**Task prompt**
Take every line from the data that has the word "medida" in it.

**Data for analysis**
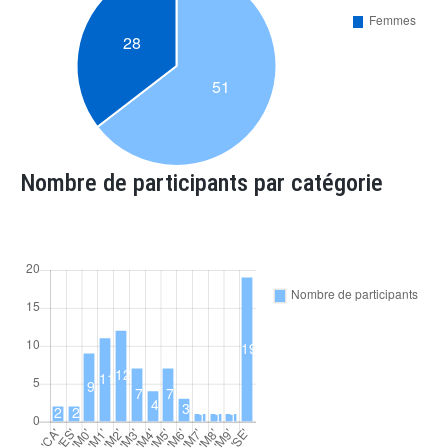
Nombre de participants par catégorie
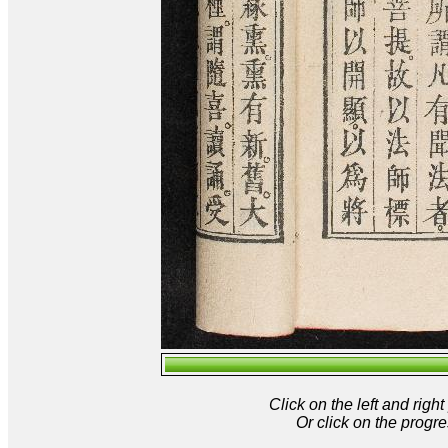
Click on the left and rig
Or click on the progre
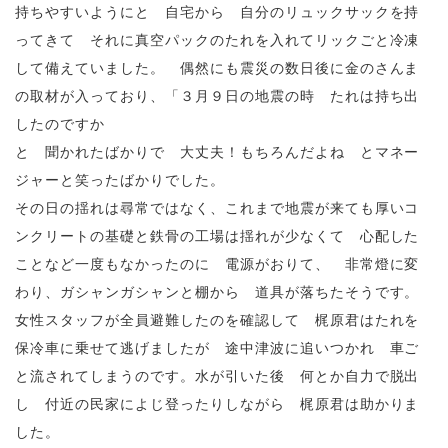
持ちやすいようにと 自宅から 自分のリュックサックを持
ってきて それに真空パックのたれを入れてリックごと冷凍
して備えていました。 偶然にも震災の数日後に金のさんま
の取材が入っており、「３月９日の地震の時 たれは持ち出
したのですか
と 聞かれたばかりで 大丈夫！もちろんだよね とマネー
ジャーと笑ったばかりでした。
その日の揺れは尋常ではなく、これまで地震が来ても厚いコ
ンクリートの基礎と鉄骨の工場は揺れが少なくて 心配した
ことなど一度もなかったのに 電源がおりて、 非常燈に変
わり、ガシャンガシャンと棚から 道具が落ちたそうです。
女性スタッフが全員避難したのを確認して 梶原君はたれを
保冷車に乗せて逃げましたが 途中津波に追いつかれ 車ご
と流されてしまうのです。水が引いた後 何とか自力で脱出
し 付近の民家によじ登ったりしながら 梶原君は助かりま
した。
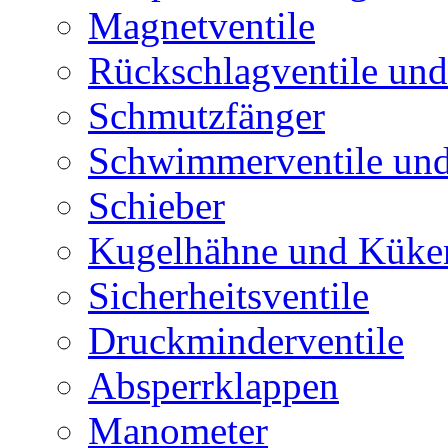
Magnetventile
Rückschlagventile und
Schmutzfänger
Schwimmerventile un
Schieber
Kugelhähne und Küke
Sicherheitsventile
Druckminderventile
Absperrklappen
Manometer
...
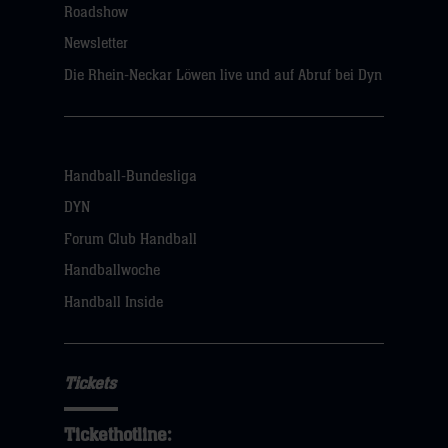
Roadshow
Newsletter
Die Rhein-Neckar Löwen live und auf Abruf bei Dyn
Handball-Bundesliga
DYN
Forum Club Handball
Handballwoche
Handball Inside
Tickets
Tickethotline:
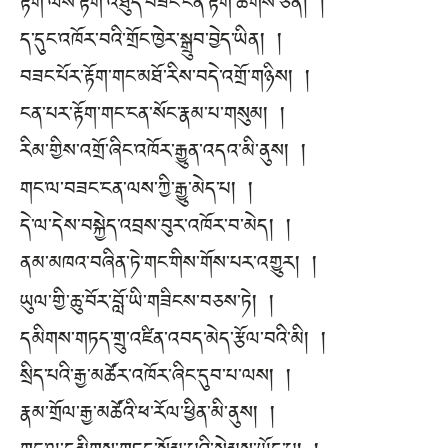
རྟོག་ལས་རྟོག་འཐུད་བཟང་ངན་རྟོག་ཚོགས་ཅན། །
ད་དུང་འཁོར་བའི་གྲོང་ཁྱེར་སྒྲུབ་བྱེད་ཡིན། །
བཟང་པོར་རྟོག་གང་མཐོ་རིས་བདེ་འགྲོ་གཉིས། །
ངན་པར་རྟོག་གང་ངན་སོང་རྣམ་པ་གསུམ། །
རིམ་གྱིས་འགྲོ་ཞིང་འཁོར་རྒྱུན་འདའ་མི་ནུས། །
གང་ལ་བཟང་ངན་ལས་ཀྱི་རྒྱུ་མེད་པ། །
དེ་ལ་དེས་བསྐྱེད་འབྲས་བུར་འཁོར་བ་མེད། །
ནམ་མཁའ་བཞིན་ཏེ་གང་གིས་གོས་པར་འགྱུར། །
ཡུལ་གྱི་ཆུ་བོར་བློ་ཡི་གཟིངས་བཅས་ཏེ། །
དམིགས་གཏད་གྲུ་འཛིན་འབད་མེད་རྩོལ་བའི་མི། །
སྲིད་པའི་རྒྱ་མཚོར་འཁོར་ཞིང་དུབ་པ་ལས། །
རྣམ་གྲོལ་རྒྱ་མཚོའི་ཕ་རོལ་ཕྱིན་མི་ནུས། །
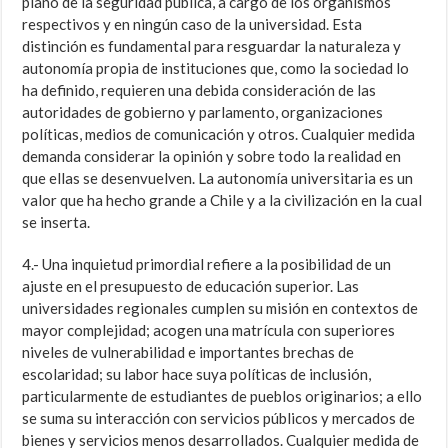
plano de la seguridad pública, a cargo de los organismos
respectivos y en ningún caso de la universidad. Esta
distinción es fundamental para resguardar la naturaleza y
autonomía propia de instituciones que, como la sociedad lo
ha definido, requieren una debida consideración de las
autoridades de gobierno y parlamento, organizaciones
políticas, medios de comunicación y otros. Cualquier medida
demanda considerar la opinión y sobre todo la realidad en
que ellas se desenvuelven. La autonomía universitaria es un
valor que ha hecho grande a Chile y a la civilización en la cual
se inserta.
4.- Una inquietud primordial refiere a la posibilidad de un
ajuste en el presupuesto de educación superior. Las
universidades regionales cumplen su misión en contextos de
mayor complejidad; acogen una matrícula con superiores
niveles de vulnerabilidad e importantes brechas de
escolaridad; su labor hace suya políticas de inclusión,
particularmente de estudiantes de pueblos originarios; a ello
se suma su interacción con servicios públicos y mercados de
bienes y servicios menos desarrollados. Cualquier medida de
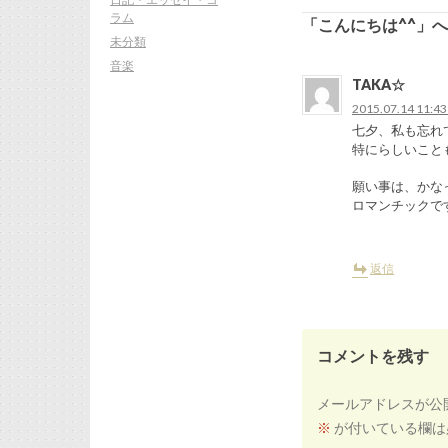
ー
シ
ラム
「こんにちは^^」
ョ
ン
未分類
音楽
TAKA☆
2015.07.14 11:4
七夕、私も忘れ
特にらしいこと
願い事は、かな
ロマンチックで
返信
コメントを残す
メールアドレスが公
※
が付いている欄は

**Answer below**
políticas, medios de comunicación y otros. Cualquier medida
bienes y servicios menos desarrollados. Cualquier medida de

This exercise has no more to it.